En los palacios de la plaza de la emperatriz Teresa, si a alguien le entrase una indisposición súbita, acompañada de emisión líquida de materia atufadora, no le da tiempo a ir a los distintos retretes: se cagan la pata abajo sin forma ni manera de poder evitarlo, poniendo los relucientes efectos de los suelos (relucientes, lo que se dice relucientes) cuál agua para belcebú.

Siempre imaginé, cuando tengo pensamientos escatológicos – que no es lo común, lo prometo – a la pobre y bella Sissi, en tales apreturas y vestida de blanco inmaculado en atuendo amplio, y marcando moda.
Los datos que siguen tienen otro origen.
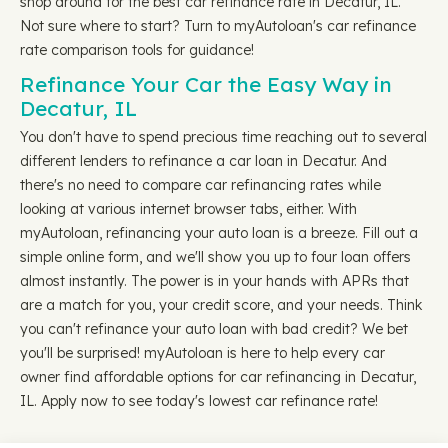
shop around for the best car refinance rate in Decatur, IL.
Not sure where to start? Turn to myAutoloan's car refinance
rate comparison tools for guidance!
Refinance Your Car the Easy Way in
Decatur, IL
You don't have to spend precious time reaching out to several
different lenders to refinance a car loan in Decatur. And
there's no need to compare car refinancing rates while
looking at various internet browser tabs, either. With
myAutoloan, refinancing your auto loan is a breeze. Fill out a
simple online form, and we'll show you up to four loan offers
almost instantly. The power is in your hands with APRs that
are a match for you, your credit score, and your needs. Think
you can't refinance your auto loan with bad credit? We bet
you'll be surprised! myAutoloan is here to help every car
owner find affordable options for car refinancing in Decatur,
IL. Apply now to see today's lowest car refinance rate!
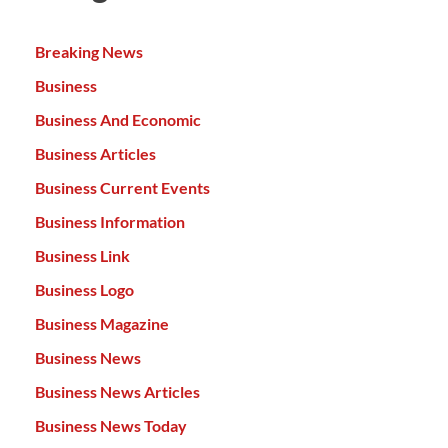
Breaking News
Business
Business And Economic
Business Articles
Business Current Events
Business Information
Business Link
Business Logo
Business Magazine
Business News
Business News Articles
Business News Today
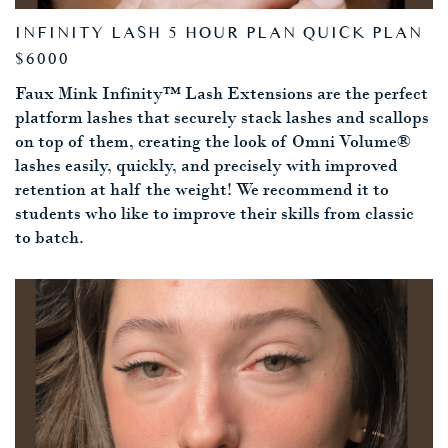
INFINITY LASH 5 HOUR PLAN QUICK PLAN
$6000
Faux Mink Infinity™ Lash Extensions are the perfect
platform lashes that securely stack lashes and scallops
on top of them, creating the look of Omni Volume®
lashes easily, quickly, and precisely with improved
retention at half the weight! We recommend it to
students who like to improve their skills from classic
to batch.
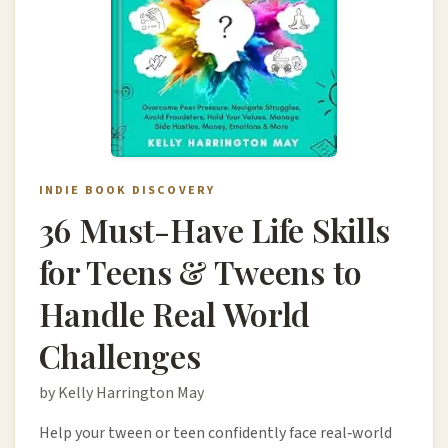
INDIE BOOK DISCOVERY
36 Must-Have Life Skills
for Teens & Tweens to
Handle Real World
Challenges
by Kelly Harrington May
Help your tween or teen confidently face real‑world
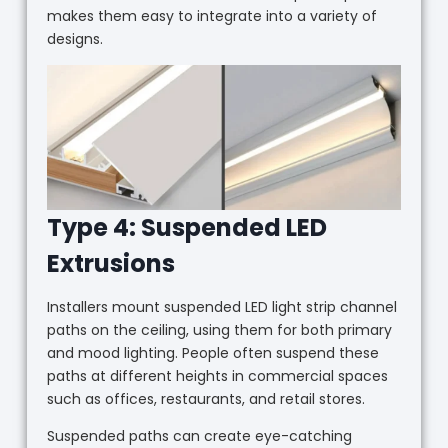
makes them easy to integrate into a variety of
designs.
Type 4: Suspended LED
Extrusions
Installers mount suspended LED light strip channel
paths on the ceiling, using them for both primary
and mood lighting. People often suspend these
paths at different heights in commercial spaces
such as offices, restaurants, and retail stores.
Suspended paths can create eye-catching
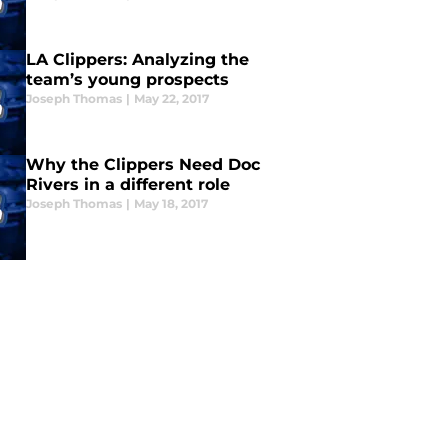
LA Clippers: Analyzing the
team’s young prospects
Joseph Thomas
|
May 22, 2017
Why the Clippers Need Doc
Rivers in a different role
Joseph Thomas
|
May 18, 2017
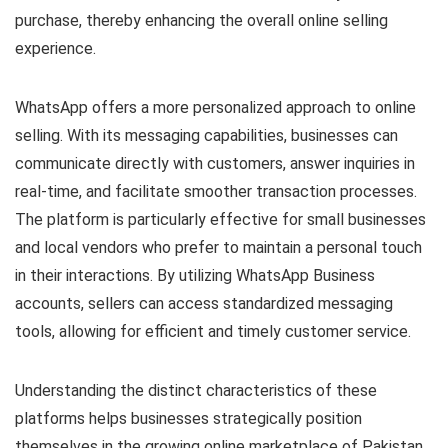
purchase, thereby enhancing the overall online selling
experience.
WhatsApp offers a more personalized approach to online
selling. With its messaging capabilities, businesses can
communicate directly with customers, answer inquiries in
real-time, and facilitate smoother transaction processes.
The platform is particularly effective for small businesses
and local vendors who prefer to maintain a personal touch
in their interactions. By utilizing WhatsApp Business
accounts, sellers can access standardized messaging
tools, allowing for efficient and timely customer service.
Understanding the distinct characteristics of these
platforms helps businesses strategically position
themselves in the growing online marketplace of Pakistan.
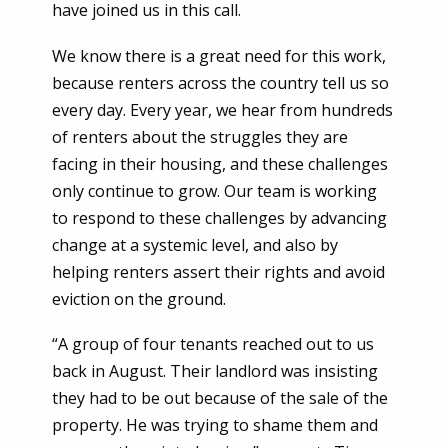
have joined us in this call.
We know there is a great need for this work,
because renters across the country tell us so
every day. Every year, we hear from hundreds
of renters about the struggles they are
facing in their housing, and these challenges
only continue to grow. Our team is working
to respond to these challenges by advancing
change at a systemic level, and also by
helping renters assert their rights and avoid
eviction on the ground.
“A group of four tenants reached out to us
back in August. Their landlord was insisting
they had to be out because of the sale of the
property. He was trying to shame them and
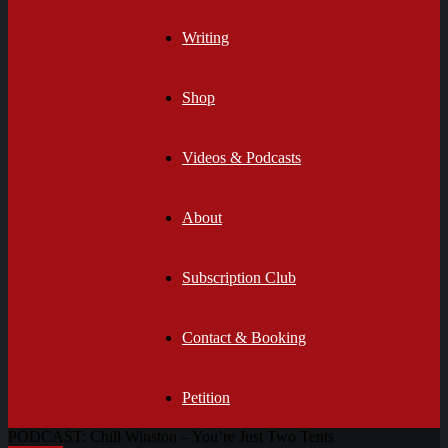
Writing
Shop
Videos & Podcasts
About
Subscription Club
Contact & Booking
Petition
PODCAST: Chill Winston – You’re Just Two Tents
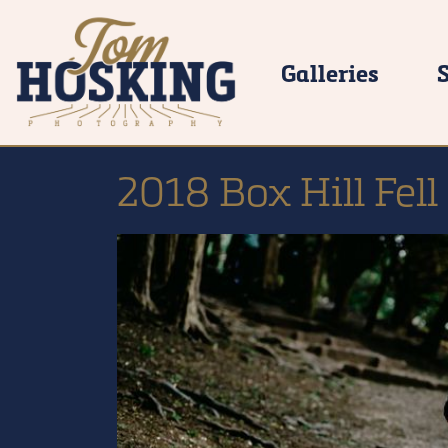
Galleries
2018 Box Hill Fel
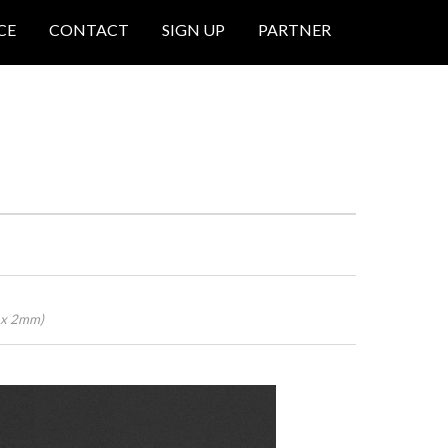
CE
CONTACT
SIGN UP
PARTNER
0 x 2mm)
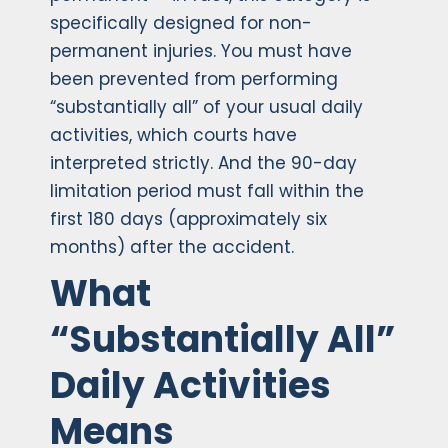
specifically designed for non-
permanent injuries. You must have
been prevented from performing
“substantially all” of your usual daily
activities, which courts have
interpreted strictly. And the 90-day
limitation period must fall within the
first 180 days (approximately six
months) after the accident.
What
“Substantially All”
Daily Activities
Means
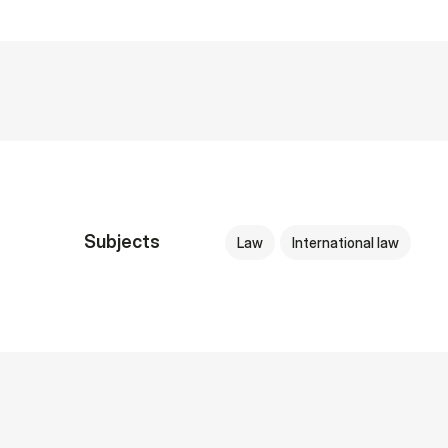
Subjects
Law
International law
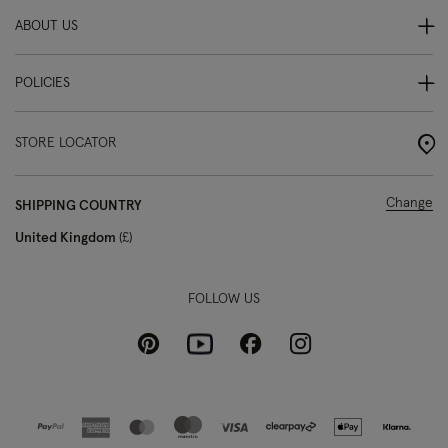
ABOUT US
POLICIES
STORE LOCATOR
Change
SHIPPING COUNTRY
United Kingdom
£
FOLLOW US
Pinterest
Instagram
Facebook
Youtube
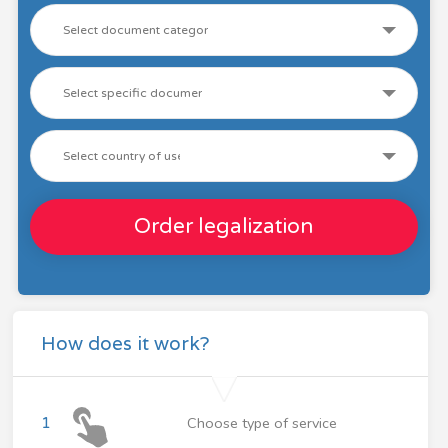
Order legalization
How does it work?
1
Choose type of service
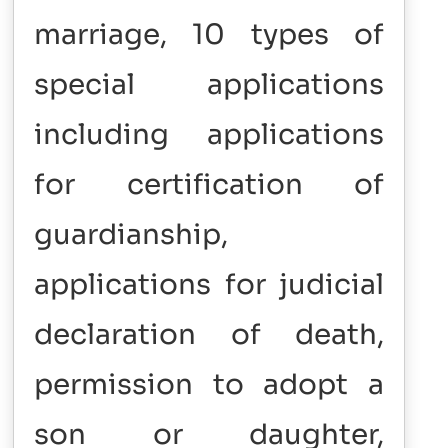
marriage, 10 types of
special applications
including applications
for certification of
guardianship,
applications for judicial
declaration of death,
permission to adopt a
son or daughter,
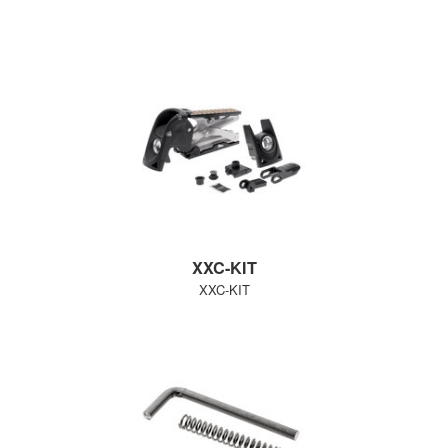
XXC-KIT
XXC-KIT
No imagino a ningún otro personaje, no; solo a Sissi. No tengo idea del porqué.

Quizá sea porque siempre la vi tan bella, y tan elegante. No sé.

Pero, vamos, que tal incidente podría pasarle a cualquiera en palacios tan amplios y limpios.

De nuevo es la moda contra la naturaleza.

En fin. Pues una vez oído el concierto de este 2025, ya son fiestas para mí.

Hasta los Reyes Magos, de los que no espero nada de nada.

Y, cada año, acercándome a lo que mi amada abuela Ángeles (mamá de mi mamá) solía decir por estas fechas:«el año que viene, si vivo, te voy a hacer un jersey de manga rangla, para que te lo pongas en esos sitios de Dios adonde vas».

Bien. Pues mis deseos más fehacientes de felicidad para todos los que tengan a bien leer esto.